Listeners can also listen to a live stream of the show on the Big D & Bubba app, which is available on iPhone & Android devices.

"The Big D & Bubba Weekly Podcast" is a popular comedy, entertainment, and lifestyle-focused podcast centered around the lives of the members of the show, their families, and friends.

Big D & Bubba also host “Honky Tonkin’ with Big D & Bubba”, which is a three-hour weekend show focusing on country music from the ‘80s, ‘90s, and early to mid-2000s. Each show usually features a guest celebrity sharing their personal stories and the history of their songs.

Big D (Derek Haskins) is married with two sons and spent time as an exchange student in Russia. He is originally from Cookeville, Tennessee. Big D is also a licensed airplane pilot.

Bubba (Sean Powell) is divorced and a father of two daughters and a son. Bubba grew up in Houma, Louisiana, and like Big D, also started on the radio at age 14. He has worked for radio stations nationwide and in Guam. Bubba is also an airplane pilot, and a former firefighter.

==History==

Big D & Bubba first teamed up on December 16, 1996, on WXCT (now WTGE) in Baton Rouge, Louisiana. The show succeeded enough to garner the attention of cross-town country rival WYNK-FM. In February 1999, Big D & Bubba signed a deal with AMFM Broadcasting (then owner of WYNK) to do mornings on the station and syndicate the show nationally. No country morning show had ever been successful in a nationally syndicated format for an extended period. Soon after their debut on WYNK, AMFM Broadcasting was purchased by Clear Channel Communications, a forerunner to iHeartMedia, Inc.

In March 1999, Patrick Thomas was hired as executive producer. He remained with Big D & Bubba until 2023.

On December 6, 1999, Big D & Bubba were first heard on KMML-FM in Amarillo, Texas, marking the beginning of the show's syndication.

The show grew slowly but steadily while fighting the widely held belief that a syndicated country morning show would not work. By the summer of 2003, the Big D & Bubba Show was heard on 14 radio stations - more than any other previous attempt at syndicating a country morning show.

In the fall of 2003, Clear Channel Communications relocated Big D & Bubba to Nashville, Tennessee, basing their show on radio station WSIX-FM.

In September 2005, Big D & Bubba signed a syndication deal with Premiere Radio Networks.

On November 22, 2011, Big D & Bubba ended their broadcast on WSIX to concentrate on their syndication. The move set plans for their eventual departure from corporate radio.

In September 2013, Big D & Bubba announced they were leaving Premiere Networks to form their own production company, Silverfish Media. They signed a partnership deal with Compass Media Networks to distribute the show, sell advertising, and license it to affiliates.

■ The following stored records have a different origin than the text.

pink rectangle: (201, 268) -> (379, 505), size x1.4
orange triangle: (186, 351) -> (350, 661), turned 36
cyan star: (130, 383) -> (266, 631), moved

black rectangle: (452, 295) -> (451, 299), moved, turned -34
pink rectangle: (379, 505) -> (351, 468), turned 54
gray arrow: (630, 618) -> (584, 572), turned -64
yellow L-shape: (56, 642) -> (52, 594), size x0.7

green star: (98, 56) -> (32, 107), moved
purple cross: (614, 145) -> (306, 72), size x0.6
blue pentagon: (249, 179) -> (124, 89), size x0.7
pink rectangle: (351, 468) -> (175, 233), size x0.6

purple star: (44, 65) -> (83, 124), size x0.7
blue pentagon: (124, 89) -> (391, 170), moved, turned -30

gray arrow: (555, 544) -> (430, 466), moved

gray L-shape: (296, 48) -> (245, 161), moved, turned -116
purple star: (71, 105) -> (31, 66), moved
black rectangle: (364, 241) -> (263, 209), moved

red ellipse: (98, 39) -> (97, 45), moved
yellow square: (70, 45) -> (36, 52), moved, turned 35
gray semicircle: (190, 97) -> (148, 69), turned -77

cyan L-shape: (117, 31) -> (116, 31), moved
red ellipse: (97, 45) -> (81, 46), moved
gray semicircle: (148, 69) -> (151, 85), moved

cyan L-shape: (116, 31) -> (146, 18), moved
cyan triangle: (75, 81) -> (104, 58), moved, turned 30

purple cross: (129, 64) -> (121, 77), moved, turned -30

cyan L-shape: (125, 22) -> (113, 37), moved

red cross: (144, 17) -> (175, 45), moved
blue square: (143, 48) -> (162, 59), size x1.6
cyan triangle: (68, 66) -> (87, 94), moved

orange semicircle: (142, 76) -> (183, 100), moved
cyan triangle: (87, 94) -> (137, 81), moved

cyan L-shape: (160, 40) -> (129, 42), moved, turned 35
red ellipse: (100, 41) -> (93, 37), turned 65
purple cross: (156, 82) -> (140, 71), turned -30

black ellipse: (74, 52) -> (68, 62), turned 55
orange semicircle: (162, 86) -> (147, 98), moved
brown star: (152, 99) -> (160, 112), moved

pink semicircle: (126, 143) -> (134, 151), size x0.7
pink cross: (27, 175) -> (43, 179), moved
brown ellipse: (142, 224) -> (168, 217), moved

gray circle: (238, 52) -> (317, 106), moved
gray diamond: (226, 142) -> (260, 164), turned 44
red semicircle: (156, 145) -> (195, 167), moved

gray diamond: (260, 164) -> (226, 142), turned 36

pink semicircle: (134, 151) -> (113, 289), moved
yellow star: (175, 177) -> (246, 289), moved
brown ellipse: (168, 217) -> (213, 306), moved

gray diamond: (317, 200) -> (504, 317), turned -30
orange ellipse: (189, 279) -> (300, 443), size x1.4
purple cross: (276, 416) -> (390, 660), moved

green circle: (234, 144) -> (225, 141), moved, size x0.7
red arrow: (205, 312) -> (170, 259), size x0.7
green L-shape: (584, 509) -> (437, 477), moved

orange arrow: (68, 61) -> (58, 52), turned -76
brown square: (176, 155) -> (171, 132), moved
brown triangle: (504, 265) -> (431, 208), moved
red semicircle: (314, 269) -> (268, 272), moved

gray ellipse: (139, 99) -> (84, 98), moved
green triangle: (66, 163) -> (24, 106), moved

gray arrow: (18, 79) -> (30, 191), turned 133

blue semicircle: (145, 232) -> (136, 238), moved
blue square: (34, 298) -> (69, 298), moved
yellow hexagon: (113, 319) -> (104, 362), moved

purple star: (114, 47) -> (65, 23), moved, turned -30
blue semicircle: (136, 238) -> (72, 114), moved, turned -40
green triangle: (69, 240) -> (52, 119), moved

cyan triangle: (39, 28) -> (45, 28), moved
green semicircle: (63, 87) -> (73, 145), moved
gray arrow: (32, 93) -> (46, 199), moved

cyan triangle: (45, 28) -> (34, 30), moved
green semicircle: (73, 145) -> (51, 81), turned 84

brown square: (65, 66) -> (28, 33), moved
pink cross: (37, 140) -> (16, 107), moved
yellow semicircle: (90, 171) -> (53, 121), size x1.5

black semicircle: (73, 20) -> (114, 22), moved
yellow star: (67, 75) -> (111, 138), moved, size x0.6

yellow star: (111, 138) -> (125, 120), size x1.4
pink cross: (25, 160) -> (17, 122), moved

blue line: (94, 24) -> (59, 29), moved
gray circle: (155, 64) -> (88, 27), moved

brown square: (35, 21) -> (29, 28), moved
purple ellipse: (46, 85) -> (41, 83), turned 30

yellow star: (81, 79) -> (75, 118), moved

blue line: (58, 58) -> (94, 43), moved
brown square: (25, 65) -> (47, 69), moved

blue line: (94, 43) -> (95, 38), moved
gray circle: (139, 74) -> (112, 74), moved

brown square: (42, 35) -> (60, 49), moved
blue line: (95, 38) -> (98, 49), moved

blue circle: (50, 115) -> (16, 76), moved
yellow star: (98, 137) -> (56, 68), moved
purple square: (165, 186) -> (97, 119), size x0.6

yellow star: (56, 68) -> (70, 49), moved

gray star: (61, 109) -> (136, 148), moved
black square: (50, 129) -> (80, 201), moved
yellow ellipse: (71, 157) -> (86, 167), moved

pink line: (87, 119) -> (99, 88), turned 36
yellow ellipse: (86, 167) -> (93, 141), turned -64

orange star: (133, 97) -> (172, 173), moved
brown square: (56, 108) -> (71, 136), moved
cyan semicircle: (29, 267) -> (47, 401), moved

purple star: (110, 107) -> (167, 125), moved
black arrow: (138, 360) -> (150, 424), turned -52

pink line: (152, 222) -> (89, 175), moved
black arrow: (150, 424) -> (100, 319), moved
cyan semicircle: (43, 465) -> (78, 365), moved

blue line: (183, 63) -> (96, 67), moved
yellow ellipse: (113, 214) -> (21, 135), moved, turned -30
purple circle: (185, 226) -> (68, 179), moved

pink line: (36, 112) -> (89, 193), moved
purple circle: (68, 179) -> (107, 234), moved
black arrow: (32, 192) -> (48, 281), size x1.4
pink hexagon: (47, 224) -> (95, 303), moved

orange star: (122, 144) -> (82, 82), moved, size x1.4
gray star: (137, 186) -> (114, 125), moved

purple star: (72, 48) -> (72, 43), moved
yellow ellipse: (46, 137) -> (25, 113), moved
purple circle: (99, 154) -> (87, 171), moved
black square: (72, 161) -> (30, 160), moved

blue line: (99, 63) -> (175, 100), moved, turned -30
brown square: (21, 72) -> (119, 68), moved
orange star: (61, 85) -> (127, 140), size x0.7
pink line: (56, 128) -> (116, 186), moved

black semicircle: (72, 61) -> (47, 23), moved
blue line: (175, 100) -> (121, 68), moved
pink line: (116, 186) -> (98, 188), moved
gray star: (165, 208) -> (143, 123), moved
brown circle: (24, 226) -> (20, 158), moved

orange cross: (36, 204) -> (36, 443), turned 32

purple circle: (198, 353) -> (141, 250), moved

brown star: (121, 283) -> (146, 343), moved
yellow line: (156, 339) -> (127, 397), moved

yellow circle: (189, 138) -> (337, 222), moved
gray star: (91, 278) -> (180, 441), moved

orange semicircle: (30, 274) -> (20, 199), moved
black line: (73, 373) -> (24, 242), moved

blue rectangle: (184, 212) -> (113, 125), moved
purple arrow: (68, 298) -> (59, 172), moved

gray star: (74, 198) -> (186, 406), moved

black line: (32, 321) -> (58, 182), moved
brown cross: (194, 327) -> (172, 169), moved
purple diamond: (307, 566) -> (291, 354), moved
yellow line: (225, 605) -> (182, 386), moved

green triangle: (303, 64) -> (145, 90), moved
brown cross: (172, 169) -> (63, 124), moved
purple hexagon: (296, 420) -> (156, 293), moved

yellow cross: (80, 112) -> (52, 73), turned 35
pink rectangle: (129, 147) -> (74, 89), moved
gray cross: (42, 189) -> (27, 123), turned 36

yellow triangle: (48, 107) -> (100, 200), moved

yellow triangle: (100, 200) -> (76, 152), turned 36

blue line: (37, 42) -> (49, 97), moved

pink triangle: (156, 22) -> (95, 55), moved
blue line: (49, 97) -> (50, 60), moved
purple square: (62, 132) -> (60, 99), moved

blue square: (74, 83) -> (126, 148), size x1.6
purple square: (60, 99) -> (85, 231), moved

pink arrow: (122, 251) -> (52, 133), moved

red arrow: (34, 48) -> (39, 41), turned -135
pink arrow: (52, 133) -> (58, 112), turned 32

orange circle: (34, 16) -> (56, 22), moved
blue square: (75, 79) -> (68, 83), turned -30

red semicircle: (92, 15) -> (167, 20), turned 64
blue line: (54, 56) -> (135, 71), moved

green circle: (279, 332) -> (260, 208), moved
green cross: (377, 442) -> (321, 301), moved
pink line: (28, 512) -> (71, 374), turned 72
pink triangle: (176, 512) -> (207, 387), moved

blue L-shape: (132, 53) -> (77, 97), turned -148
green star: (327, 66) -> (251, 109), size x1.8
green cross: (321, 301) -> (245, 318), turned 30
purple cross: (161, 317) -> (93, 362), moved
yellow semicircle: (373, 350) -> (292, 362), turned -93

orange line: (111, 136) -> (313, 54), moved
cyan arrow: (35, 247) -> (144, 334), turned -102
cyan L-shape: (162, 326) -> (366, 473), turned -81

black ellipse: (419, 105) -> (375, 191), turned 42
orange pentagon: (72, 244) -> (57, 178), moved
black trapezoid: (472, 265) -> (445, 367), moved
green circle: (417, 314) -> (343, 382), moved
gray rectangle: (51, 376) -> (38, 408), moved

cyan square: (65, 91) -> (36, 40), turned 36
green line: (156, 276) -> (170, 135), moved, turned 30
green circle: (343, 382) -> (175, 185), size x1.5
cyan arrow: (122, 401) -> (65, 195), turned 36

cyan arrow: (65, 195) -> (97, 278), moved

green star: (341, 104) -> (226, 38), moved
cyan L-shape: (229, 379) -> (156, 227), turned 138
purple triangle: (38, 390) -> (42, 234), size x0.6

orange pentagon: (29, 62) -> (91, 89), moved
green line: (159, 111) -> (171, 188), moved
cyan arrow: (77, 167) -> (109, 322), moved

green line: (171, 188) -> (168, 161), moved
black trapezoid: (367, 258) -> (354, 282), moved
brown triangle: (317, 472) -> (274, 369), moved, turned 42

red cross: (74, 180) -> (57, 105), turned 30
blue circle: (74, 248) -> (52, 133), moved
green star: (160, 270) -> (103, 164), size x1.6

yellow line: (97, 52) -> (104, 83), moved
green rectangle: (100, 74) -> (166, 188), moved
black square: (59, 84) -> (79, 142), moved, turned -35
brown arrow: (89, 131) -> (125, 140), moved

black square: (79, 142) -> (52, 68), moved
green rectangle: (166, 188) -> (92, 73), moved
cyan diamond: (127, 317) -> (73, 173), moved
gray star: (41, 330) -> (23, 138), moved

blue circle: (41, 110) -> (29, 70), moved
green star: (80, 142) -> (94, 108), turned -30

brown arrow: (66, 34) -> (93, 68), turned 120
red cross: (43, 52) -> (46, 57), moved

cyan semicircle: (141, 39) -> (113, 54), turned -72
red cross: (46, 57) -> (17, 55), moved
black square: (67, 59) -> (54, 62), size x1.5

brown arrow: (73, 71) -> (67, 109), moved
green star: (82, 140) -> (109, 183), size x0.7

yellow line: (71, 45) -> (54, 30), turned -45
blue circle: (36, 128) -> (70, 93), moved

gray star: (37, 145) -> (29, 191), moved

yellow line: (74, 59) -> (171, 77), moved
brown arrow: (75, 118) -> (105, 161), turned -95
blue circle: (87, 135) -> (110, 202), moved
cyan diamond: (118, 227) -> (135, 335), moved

In January 2016, Jessica "Carsen" Humphreville became the show's first female cast member. She remains with the show and is currently the Director of Programming for Silverfish Media's properties. She also hosts "Country with Carsen", which airs 10 AM - 3 PM and is also syndicated via Compass Media Networks.

On Monday, October 18, 2021, Big D & Bubba returned to the Nashville airwaves on WKDF. (The show previously aired in Nashville on rival station WSIX from 2003 to 2011). Since June 2025, the show now airs on Cumulus Media sister station 95.5 WSM.

Garrett Freche joined Silverfish Media and the Big D & Bubba show in 2022 as Digital Content Director, overseeing all aspects of social media, video, and online presence.

On Monday June 5, 2023, Jonathan Shaffer ("Shaffer") joined the Big D & Bubba show as Executive Producer. He had previously spent 10 years (2009-2019) at 650 AM WSM (WSM-AM), the "Radio Home of the Grand Ole Opry".

==Awards and recognition==

On July 21, 2025, Big D & Bubba will be inducted into the Country Radio Hall of Fame

Big D & Bubba are also two-time nominees for the National Radio Hall of Fame (2024 & 2025).

- 2007, 2014, 2022, 2024 Winner of the Academy of Country Music "National Daily On-Air Personality of the Year"

- 2015 Winner of the Country Music Association "Daily National Broadcast Personality"

They were also nominated for the Academy of Country Music's National Daily On-Air Personality of the Year in 2010, 2016, and 2020.

Big D & Bubba were nominated by the Country Music Association as the CMA Awards Daily National Broadcast Personality in 2002, 2007, 2011, 2014, 2017 and 2023.